Countries are being held accountable for their actions and inaction via diplomatic responses such as actions against cross-border criminal cyber operations and measures such as sanctions, which are more powerful if they are designed in a broad coalition context, Knapen says.
"Within the EU, the Netherlands has therefore been a driving force behind the EU Cyber Diplomacy Toolbox and the adoption of the ninth EU cyber sanctions regime in May 2019, and the Netherlands is committed to further developing these instruments. This provides the EU with good tools to respond faster and more vigorously to cyber incidents. Recent EU statements and sanctions show that these instruments are delivering concrete results," he notes.
Knapen is also pushing for diplomatic channels for bilateral cooperation between countries in judicial investigations against ransomware, which he says can be useful if cooperation through international judicial channels is insufficient. "The Netherlands can then emphasize the importance attached to cooperation through diplomatic channels," he says.
In addition, Knapen states that the Netherlands will continue its efforts to promote joint development of response options and knowledge sharing within the EU, NATO and other alliances with allies.
Toorn states that proposed nonhostile operations sound very reasonable given that the Dutch military - and specifically the Dutch Cyber Command - has extensive capabilities and intelligence available to assist both public and private companies in combating ransomware.
He adds that "offensive operations by Dutch military should be carefully considered" as they "may bring more diplomatic issues," "I would be hesitant to openly offer military offensive capabilities before having defined all requirements and thresholds," Toorn says.
Williams notes that the document seems to establish the legal justification under international law for military action against countries that blatantly allow ransomware attacks to continue from within their borders.
The letter also describes how the Dutch government is increasing the digital resilience of the Netherlands. It states that the country is taking various measures within the framework of the National Cyber Security Agenda and its integrated approach to cybercrime.

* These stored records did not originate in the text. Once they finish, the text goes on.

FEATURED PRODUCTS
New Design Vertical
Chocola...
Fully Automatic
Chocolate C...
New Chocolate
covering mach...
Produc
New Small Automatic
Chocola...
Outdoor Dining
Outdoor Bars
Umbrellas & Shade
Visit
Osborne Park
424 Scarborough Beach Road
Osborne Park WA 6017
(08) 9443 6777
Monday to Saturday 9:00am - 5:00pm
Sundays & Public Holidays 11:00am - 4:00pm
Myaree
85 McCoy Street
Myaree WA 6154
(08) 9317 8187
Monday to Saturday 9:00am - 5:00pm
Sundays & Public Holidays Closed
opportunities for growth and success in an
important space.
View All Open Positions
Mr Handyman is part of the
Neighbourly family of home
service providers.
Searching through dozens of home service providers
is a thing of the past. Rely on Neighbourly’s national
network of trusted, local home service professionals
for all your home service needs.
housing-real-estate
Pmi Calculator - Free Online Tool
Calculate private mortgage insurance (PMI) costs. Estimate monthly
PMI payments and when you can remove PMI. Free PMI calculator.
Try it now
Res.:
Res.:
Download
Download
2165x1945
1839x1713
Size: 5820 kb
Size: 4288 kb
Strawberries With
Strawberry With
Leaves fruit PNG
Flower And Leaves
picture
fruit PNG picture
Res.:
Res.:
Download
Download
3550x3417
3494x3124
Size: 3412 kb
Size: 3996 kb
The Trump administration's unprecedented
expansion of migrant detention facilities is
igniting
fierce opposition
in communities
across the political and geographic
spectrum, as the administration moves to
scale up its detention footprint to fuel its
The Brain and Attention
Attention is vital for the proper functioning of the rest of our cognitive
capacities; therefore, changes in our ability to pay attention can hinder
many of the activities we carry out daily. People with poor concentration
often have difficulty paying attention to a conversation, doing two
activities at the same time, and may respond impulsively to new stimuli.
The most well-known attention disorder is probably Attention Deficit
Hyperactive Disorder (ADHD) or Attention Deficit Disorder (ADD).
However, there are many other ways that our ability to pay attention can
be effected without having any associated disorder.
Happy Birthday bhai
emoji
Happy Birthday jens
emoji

"In many successful cyberattacks, including ransomware, it appears that basic cybersecurity measures have not been taken sufficiently. In addition, many entrepreneurs, especially in SMEs, do not seem to see themselves as a potential victim of ransomware," Knapen states. "The Digital Trust Center (DTC) of the Ministry of Economic Affairs and Climate is therefore committed to providing information about ransomware, for example by sharing the stories of entrepreneurs who have become victims of ransomware."

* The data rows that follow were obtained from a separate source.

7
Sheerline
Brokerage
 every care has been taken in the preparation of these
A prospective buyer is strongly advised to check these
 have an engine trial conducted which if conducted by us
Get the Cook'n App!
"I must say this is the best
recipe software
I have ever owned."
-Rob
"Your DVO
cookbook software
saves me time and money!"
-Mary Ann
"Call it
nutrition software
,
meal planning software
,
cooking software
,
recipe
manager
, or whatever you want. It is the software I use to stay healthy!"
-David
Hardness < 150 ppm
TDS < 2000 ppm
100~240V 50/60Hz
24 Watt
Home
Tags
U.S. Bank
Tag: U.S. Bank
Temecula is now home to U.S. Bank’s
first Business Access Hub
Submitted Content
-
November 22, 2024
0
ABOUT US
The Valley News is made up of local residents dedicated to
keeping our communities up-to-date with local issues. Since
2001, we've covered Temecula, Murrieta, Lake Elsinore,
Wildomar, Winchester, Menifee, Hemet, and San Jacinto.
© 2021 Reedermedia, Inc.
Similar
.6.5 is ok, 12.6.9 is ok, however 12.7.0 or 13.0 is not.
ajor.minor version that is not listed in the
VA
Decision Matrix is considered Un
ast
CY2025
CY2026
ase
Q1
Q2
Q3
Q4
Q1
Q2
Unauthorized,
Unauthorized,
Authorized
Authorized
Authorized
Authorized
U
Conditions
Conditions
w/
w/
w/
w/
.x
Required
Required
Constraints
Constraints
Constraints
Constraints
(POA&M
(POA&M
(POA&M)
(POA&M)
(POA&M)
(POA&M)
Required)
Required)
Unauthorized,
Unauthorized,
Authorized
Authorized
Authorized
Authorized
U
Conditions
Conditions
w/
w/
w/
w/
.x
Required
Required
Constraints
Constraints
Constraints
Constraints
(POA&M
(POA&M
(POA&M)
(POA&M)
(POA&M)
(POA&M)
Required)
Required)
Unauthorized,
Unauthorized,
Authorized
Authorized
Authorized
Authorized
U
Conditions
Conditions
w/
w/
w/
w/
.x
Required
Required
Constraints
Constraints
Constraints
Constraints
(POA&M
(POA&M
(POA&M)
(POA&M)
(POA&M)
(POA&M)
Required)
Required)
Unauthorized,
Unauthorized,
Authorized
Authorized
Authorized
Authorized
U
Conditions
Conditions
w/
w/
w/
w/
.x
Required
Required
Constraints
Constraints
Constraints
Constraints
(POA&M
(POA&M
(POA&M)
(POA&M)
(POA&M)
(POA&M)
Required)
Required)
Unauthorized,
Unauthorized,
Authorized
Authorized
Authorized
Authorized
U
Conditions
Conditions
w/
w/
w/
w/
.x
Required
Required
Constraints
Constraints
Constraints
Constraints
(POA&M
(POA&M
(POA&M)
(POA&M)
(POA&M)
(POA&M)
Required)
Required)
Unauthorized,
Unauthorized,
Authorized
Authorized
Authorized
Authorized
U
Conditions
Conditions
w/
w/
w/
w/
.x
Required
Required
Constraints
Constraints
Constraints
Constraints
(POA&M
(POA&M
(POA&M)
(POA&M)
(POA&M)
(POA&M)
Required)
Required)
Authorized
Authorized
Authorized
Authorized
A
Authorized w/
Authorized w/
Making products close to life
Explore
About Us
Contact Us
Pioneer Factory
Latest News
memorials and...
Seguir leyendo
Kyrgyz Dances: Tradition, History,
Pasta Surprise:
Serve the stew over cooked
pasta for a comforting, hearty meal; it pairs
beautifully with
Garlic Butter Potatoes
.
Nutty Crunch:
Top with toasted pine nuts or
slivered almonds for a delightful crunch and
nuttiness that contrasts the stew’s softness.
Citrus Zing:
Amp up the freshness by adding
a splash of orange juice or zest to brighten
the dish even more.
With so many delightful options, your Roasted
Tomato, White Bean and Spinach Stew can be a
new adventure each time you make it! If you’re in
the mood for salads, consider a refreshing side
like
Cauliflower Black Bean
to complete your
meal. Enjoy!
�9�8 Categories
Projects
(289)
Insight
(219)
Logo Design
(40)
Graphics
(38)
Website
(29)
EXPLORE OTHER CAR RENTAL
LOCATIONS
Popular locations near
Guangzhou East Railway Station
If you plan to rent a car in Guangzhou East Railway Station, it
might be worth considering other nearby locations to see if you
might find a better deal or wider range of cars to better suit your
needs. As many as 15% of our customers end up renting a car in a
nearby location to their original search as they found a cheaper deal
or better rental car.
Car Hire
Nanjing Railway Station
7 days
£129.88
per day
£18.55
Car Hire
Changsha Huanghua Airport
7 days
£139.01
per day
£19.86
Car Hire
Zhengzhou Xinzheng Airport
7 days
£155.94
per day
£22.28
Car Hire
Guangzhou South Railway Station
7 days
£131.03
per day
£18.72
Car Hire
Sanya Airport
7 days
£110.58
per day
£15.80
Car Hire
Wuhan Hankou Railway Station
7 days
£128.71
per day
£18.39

Knapen further warns that a number of cybercriminal groups now possess capabilities that are not inferior to the level of state actors, and the impact of an attack could pose a threat to national security through the deployment of ransomware.
"It has not yet manifested itself in the Netherlands, [however] this threat comes on top of the already existing, continuously increasing threat in the cyber domain," Knapen notes. "The investigative services, the Intelligence and Security Service and the armed forces are as yet insufficiently equipped to take structural action against actors who pose a threat to national security through a ransomware attack.”
And Williams notes, "While I don’t foresee ransomware-related military invasions in the near future, the document sends a strong message for countries simply ignoring actors operating inside their borders. Given the focus on establishing the international law standard, the document may also be intended to spur meaningful conversations at an international level about the ransomware threat."